# Image classification with a Convolutional Neural Network for Sentinel-2 Satellite Imagery

Michael Mommert, Stuttgart University of Applied Sciences, 2025

This Notebook showcases how a Convolutional Neural Network can be used to perform image classification. This task will be trained on image labels corresponding to the most prevalent land-use/land-cover class in Sentinel-2 satellite images from the [*ben-ge-800* dataset](https://zenodo.org/records/12941231).

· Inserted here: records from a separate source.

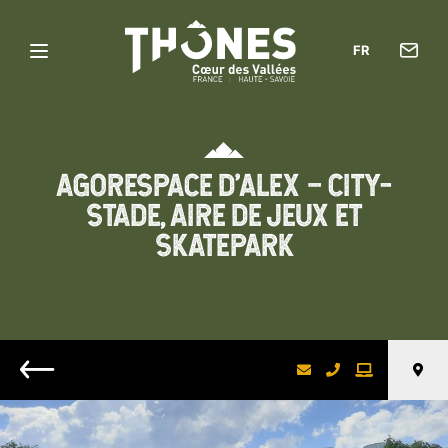
Con
FR
Menu
l’of
Thônes
de
Cœur
tou
des
AGORESPACE D’ALEX – CITY-
Vallées
STADE, AIRE DE JEUX ET
SKATEPARK
Retour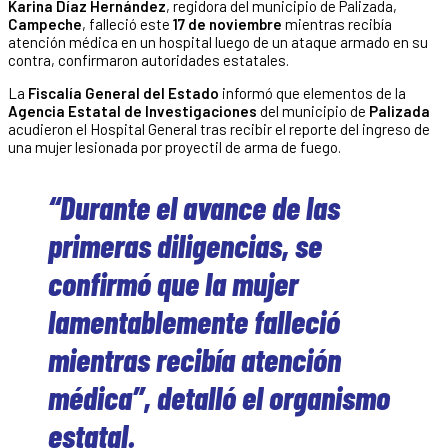
Karina Díaz Hernández
, regidora del municipio de Palizada,
Campeche
, falleció este
17 de noviembre
mientras recibía
atención médica en un hospital luego de un ataque armado en su
contra, confirmaron autoridades estatales.
La
Fiscalía General del Estado
informó que elementos de la
Agencia Estatal de Investigaciones
del municipio de
Palizada
acudieron el Hospital General tras recibir el reporte del ingreso de
una mujer lesionada por proyectil de arma de fuego.
“Durante el avance de las
primeras diligencias, se
confirmó que la mujer
lamentablemente falleció
mientras recibía atención
médica”, detalló el organismo
estatal.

This Notebook builds on top of the [Pixel-wise Classification with a Multilayer Perceptron](https://github.com/Hochschule-fuer-Technik-Stuttgart/teaching-mommert/blob/main/classification/pixel-wise/mlp/sentinel-2/classification_pixel-wise_mlp_sentinel-2.ipynb) Notebook.

In [None]:
%pip install numpy \
    scipy \
    pandas \
    matplotlib \
    rasterio \
    scikit-learn \
    torch \
    torchmetrics \
    tqdm

## Setup and Data Download

We're setting up our Python environment for this tutorial by installing and importing the necessary modules and packages:

In [None]:
# system level modules for handling files and file structures
import os
import tarfile
import copy

# scipy ecosystem imports for numerics, data handling and plotting
import numpy as np
import pandas as pd
import matplotlib.pyplot as plt
import matplotlib as mpl

# pytorch and helper modules
import torch
from torch.utils.data import Dataset, DataLoader
import torch.nn as nn
import torch.nn.functional as F
import torch.optim as optim
from torchmetrics import Accuracy

# utils
from tqdm.notebook import tqdm
from sklearn.metrics import confusion_matrix, ConfusionMatrixDisplay

# rasterio for reading in satellite image data
import rasterio as rio


We download the *ben-ge-800* dataset and unpack it:

In [None]:
#!wget https://zenodo.org/records/12941231/files/ben-ge-800.tar.gz?download=1 -O ben-ge-800.tar.gz
  
#tarfile = tarfile.open('ben-ge-800.tar.gz')  # open ben-ge-800 tarball 
#tarfile.extractall('./', filter='data')  # extract tarball

#data_base_path = os.path.join(os.path.abspath('.'), 'ben-ge-800')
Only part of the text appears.